Femininity: Girlhood, Power and Social Change
Girlhood is seen as a stage which is constructed socially, besides being a biological and psychological process. It is therefore understood that girlhood is accomplished both individually and collectively through participation in social, material and discursive practices, all defining young femininity. Thus what it means to be a girl is constantly changing. The complexity and the difficulty of drawing an exact picture of girlhood at any specific point in time come from the fact that notions of gender and age necessarily intersect with many other notions such as race, class, sexuality, ethnicity, nationality, and ability. With these broad perspectives in mind, the book can be read primarily as a reaction against the controlling image of girlhood which has tended to impose itself—even in past feminist studies—that of the dominant social group, that is, white, middle-class, heterosexual, and able-bodied. The contextual background for their study is the current democratic political systems, market economies and history of civil movements, among which the women’s movement. The authors assess the recent fundamental changes that occurred in the structure of the labor-market as in many other spheres of life, such as education or family; these changes deeply affect youth in general and girls in particular. Thus the scope of this book is ambitious as it seeks to account for the contemporary complexity from a variety of perspectives. To do so, the authors present—along with their own commentaries—various kinds of materials: interviews, personal statements, excerpts from articles and books, as well as from websites, e-zines and zines.
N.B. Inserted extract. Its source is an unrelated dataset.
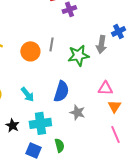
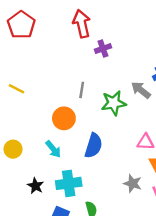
gray arrow: (101, 44) -> (141, 90), turned 120
orange circle: (30, 51) -> (64, 118), moved
gray star: (77, 112) -> (133, 183), moved

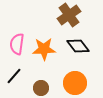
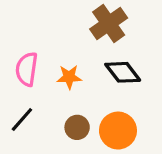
orange star: (44, 49) -> (69, 77), size x0.7
brown circle: (41, 88) -> (77, 127), moved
First the book gives an overview of what feminist and youth studies have brought to the understanding of girlhood and the transition to adulthood beyond the simple view which predominated during the early part of the twentieth century of a physical and emotional stage of development that all young women experience in more or less the same ways (e.g. in Granville Stanley Hall's Adolescence: Its Psychology and Its relations to Physiology, Anthropology, Sociology, Sex, Crime, Religion and Education, 1904). Then the authors analyze in what ways girls’ lives and the quest for an identity have been affected by such recent phenomena as de-regulation and globalization of the economies, global migration, marketisation and the logic of consumption, the imperative necessity of getting a good education as a safeguard against rampant economic insecurity, and the diversification of family models in Western societies. In the new context, transition to adulthood has become more strenuous, tensions are greater than ever before between the pressures toward socialization and those toward individualization and self-invention (subjective and collective meanings), for all youth but especially for girls. As a result, many girls endure inner contradictions between the need to connect to their environment and the need to develop autonomy and self-reliance.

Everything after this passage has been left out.